What the exercise asks: Transcribe only the last portion of the material: exactly the lines from the one with "Marché villageois de Belmont" through the end, inclusive.

──────

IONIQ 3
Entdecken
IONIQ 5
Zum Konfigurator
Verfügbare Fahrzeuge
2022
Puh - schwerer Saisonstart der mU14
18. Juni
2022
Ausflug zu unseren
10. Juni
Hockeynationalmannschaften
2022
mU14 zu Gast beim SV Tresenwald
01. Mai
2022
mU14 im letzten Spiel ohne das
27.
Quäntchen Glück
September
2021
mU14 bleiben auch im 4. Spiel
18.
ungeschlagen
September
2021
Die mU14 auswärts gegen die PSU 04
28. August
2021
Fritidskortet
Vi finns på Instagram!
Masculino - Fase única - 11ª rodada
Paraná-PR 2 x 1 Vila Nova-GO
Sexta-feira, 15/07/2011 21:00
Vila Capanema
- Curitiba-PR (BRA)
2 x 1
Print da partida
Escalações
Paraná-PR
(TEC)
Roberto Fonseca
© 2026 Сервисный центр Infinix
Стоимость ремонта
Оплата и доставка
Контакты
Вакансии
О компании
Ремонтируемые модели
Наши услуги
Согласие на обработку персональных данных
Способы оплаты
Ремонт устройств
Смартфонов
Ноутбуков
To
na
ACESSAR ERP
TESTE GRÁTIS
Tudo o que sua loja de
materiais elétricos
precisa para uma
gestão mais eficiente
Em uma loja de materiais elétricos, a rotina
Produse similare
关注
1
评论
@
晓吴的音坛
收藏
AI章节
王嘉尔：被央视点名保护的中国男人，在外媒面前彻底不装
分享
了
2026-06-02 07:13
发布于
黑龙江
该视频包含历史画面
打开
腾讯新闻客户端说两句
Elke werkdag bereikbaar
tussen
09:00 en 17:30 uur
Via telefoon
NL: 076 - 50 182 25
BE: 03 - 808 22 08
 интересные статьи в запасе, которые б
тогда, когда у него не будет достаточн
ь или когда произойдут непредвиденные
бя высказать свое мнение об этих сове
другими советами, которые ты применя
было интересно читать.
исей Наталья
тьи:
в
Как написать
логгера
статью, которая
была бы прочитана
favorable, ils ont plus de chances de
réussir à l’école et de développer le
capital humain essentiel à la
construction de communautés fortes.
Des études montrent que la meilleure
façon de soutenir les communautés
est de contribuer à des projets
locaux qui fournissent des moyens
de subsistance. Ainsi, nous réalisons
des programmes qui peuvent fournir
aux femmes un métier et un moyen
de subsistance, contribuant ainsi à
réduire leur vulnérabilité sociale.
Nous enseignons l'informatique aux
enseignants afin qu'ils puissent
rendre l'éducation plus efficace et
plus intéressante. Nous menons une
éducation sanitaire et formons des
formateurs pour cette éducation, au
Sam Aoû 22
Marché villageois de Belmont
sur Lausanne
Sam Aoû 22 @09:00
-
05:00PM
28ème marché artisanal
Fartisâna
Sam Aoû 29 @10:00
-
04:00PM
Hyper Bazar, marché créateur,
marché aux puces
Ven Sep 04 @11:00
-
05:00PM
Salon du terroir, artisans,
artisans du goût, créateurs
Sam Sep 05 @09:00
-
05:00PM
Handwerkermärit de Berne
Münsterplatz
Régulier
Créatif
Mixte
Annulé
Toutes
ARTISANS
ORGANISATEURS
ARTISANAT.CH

──────

Output below:
Marché villageois de Belmont
sur Lausanne
Sam Aoû 22 @09:00
-
05:00PM
28ème marché artisanal
Fartisâna
Sam Aoû 29 @10:00
-
04:00PM
Hyper Bazar, marché créateur,
marché aux puces
Ven Sep 04 @11:00
-
05:00PM
Salon du terroir, artisans,
artisans du goût, créateurs
Sam Sep 05 @09:00
-
05:00PM
Handwerkermärit de Berne
Münsterplatz
Régulier
Créatif
Mixte
Annulé
Toutes
ARTISANS
ORGANISATEURS
ARTISANAT.CH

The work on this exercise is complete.